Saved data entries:
*** Begin section ***
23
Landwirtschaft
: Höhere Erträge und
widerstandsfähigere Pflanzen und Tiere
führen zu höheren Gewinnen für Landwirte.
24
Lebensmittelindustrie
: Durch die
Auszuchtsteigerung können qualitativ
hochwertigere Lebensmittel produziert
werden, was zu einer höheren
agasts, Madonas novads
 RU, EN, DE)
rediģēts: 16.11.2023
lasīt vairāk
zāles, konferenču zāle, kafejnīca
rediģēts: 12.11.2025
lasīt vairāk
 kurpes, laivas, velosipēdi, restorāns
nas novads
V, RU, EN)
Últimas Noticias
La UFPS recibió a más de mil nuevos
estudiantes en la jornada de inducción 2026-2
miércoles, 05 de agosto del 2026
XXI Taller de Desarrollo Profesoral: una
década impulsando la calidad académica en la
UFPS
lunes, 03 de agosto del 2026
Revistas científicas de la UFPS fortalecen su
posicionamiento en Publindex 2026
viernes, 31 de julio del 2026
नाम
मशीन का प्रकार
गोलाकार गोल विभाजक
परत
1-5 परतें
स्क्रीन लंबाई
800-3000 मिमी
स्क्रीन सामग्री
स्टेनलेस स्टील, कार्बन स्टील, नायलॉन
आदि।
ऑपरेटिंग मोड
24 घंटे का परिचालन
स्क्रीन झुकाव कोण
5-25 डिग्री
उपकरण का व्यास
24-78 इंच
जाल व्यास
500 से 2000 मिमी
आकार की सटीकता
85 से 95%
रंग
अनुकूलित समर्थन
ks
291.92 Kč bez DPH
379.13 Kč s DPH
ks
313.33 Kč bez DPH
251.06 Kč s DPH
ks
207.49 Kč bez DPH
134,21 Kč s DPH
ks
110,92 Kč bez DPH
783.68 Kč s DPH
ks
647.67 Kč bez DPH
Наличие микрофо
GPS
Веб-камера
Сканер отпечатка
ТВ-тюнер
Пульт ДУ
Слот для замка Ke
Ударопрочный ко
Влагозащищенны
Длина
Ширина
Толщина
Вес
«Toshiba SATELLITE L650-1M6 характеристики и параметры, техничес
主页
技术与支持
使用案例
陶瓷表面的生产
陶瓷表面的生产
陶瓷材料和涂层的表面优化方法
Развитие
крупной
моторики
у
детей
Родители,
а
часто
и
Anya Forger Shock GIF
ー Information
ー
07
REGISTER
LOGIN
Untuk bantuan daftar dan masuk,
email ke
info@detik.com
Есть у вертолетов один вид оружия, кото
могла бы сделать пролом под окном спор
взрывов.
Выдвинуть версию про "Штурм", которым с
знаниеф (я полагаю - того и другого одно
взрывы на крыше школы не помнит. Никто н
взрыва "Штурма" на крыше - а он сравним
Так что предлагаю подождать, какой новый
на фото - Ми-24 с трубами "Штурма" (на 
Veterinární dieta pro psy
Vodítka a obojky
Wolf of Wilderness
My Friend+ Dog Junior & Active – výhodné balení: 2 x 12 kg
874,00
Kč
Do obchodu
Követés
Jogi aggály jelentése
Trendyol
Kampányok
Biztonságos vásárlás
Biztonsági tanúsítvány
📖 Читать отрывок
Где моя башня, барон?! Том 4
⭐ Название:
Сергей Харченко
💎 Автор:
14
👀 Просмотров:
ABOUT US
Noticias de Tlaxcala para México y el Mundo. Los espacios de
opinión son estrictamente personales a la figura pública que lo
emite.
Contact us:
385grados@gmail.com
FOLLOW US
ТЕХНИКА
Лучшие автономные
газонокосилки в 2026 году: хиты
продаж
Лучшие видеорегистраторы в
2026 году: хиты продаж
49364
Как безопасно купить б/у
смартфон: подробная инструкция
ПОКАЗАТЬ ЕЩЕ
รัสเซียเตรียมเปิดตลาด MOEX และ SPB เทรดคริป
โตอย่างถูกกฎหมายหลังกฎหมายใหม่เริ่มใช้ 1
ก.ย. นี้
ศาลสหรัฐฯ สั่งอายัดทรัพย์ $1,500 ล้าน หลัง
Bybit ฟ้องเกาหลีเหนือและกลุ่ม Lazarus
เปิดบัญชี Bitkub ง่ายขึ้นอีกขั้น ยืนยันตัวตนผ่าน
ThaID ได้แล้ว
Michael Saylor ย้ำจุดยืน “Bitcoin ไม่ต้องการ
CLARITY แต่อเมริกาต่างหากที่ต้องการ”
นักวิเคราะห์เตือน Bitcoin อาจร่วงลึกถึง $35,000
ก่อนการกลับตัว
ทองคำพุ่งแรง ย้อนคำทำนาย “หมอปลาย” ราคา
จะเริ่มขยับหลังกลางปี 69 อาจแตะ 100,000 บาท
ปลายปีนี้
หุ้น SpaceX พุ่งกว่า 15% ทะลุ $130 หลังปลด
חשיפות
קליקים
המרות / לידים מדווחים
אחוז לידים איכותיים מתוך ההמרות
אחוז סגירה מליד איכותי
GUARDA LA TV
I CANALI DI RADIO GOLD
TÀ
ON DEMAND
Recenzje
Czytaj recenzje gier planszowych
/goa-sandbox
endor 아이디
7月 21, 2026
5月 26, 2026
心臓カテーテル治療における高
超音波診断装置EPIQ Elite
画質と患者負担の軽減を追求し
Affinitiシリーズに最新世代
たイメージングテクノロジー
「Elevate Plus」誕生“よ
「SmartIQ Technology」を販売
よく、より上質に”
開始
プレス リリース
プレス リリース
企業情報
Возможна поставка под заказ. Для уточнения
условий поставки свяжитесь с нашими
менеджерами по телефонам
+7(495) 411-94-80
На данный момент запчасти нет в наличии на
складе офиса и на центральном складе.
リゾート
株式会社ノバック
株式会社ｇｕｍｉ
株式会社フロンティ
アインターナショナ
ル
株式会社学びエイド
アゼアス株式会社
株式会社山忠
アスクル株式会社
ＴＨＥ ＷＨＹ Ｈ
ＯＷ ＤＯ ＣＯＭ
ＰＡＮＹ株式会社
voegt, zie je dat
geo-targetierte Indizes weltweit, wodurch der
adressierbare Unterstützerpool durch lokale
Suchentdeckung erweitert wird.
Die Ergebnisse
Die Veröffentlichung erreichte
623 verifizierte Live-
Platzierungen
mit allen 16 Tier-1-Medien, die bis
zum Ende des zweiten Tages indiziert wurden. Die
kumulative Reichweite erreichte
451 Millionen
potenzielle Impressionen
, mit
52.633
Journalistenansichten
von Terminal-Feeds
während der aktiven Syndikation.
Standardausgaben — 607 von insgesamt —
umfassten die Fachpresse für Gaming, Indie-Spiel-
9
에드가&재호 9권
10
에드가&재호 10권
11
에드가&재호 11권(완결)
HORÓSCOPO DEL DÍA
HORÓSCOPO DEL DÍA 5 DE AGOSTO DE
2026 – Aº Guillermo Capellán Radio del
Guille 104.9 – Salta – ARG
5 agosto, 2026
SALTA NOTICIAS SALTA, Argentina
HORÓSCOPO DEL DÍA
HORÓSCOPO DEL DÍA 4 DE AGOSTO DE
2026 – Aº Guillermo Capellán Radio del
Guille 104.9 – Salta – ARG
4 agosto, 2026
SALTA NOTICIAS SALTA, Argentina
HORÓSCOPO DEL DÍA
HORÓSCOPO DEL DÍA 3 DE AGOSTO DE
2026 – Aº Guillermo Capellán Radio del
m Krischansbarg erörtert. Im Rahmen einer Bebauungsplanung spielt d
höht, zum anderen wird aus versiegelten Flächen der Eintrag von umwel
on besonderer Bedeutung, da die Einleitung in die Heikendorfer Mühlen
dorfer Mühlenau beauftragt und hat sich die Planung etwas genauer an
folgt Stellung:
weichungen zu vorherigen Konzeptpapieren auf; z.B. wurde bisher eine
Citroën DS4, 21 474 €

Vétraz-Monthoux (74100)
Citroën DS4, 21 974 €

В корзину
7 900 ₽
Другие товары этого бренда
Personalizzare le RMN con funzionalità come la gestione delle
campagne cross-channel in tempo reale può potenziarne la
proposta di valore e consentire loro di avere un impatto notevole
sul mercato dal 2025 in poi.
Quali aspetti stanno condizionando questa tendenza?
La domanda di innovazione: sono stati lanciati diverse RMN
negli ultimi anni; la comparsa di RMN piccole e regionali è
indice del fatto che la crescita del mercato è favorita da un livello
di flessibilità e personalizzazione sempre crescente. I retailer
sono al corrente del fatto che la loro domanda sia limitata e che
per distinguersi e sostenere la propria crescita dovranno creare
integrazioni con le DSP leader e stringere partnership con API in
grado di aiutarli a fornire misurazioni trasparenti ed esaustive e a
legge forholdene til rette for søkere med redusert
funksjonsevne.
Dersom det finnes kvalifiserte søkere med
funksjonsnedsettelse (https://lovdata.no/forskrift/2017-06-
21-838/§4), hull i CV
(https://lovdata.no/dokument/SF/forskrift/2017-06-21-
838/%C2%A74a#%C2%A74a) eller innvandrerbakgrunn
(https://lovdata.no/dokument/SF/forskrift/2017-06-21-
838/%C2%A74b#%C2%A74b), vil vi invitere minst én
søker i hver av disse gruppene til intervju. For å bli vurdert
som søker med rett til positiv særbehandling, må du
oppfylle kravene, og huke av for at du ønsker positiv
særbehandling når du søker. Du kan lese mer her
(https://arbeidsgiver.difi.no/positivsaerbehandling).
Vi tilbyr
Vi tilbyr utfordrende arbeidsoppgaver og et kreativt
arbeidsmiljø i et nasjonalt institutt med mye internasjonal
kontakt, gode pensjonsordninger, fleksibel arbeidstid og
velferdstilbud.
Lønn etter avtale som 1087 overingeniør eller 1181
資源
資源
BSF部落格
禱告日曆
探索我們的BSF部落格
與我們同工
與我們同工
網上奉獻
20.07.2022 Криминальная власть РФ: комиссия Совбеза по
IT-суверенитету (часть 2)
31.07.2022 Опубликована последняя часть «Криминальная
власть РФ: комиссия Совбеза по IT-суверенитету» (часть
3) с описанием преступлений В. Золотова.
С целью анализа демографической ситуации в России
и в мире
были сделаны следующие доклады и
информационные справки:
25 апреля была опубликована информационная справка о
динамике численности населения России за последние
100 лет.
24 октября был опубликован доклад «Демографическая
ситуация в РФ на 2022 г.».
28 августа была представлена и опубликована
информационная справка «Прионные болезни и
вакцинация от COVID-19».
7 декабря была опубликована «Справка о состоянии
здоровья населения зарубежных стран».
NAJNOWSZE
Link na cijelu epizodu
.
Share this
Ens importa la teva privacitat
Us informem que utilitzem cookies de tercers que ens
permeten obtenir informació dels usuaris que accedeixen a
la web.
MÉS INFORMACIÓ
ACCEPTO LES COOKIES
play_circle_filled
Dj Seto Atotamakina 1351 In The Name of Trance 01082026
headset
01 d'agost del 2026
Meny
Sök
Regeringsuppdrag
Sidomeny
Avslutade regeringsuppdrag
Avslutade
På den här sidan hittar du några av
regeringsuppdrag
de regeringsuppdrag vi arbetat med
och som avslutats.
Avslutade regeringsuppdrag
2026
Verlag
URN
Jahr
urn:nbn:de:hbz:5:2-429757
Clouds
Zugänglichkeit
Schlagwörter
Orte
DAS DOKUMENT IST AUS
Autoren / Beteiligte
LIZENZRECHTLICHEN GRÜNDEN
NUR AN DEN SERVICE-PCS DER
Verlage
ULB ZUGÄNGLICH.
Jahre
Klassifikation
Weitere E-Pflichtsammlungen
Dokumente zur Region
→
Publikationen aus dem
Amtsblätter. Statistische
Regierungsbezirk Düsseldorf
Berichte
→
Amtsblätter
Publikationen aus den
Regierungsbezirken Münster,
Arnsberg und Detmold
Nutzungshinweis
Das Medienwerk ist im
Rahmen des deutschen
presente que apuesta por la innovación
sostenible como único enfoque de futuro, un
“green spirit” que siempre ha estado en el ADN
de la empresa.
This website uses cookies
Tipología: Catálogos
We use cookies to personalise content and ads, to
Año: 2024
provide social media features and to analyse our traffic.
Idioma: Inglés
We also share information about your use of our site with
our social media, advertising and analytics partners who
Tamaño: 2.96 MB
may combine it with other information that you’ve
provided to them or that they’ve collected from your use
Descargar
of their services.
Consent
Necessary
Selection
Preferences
*** End section ***
## WORK ORDER
Taking the entries above, restate exactly those lines that fall between the line with "GUARDA LA TV" and the line with "höht, zum anderen", keeping both of those lines too.

## RESULT OF THIS TASK
GUARDA LA TV
I CANALI DI RADIO GOLD
TÀ
ON DEMAND
Recenzje
Czytaj recenzje gier planszowych
/goa-sandbox
endor 아이디
7月 21, 2026
5月 26, 2026
心臓カテーテル治療における高
超音波診断装置EPIQ Elite
画質と患者負担の軽減を追求し
Affinitiシリーズに最新世代
たイメージングテクノロジー
「Elevate Plus」誕生“よ
「SmartIQ Technology」を販売
よく、より上質に”
開始
プレス リリース
プレス リリース
企業情報
Возможна поставка под заказ. Для уточнения
условий поставки свяжитесь с нашими
менеджерами по телефонам
+7(495) 411-94-80
На данный момент запчасти нет в наличии на
складе офиса и на центральном складе.
リゾート
株式会社ノバック
株式会社ｇｕｍｉ
株式会社フロンティ
アインターナショナ
ル
株式会社学びエイド
アゼアス株式会社
株式会社山忠
アスクル株式会社
ＴＨＥ ＷＨＹ Ｈ
ＯＷ ＤＯ ＣＯＭ
ＰＡＮＹ株式会社
voegt, zie je dat
geo-targetierte Indizes weltweit, wodurch der
adressierbare Unterstützerpool durch lokale
Suchentdeckung erweitert wird.
Die Ergebnisse
Die Veröffentlichung erreichte
623 verifizierte Live-
Platzierungen
mit allen 16 Tier-1-Medien, die bis
zum Ende des zweiten Tages indiziert wurden. Die
kumulative Reichweite erreichte
451 Millionen
potenzielle Impressionen
, mit
52.633
Journalistenansichten
von Terminal-Feeds
während der aktiven Syndikation.
Standardausgaben — 607 von insgesamt —
umfassten die Fachpresse für Gaming, Indie-Spiel-
9
에드가&재호 9권
10
에드가&재호 10권
11
에드가&재호 11권(완결)
HORÓSCOPO DEL DÍA
HORÓSCOPO DEL DÍA 5 DE AGOSTO DE
2026 – Aº Guillermo Capellán Radio del
Guille 104.9 – Salta – ARG
5 agosto, 2026
SALTA NOTICIAS SALTA, Argentina
HORÓSCOPO DEL DÍA
HORÓSCOPO DEL DÍA 4 DE AGOSTO DE
2026 – Aº Guillermo Capellán Radio del
Guille 104.9 – Salta – ARG
4 agosto, 2026
SALTA NOTICIAS SALTA, Argentina
HORÓSCOPO DEL DÍA
HORÓSCOPO DEL DÍA 3 DE AGOSTO DE
2026 – Aº Guillermo Capellán Radio del
m Krischansbarg erörtert. Im Rahmen einer Bebauungsplanung spielt d
höht, zum anderen wird aus versiegelten Flächen der Eintrag von umwel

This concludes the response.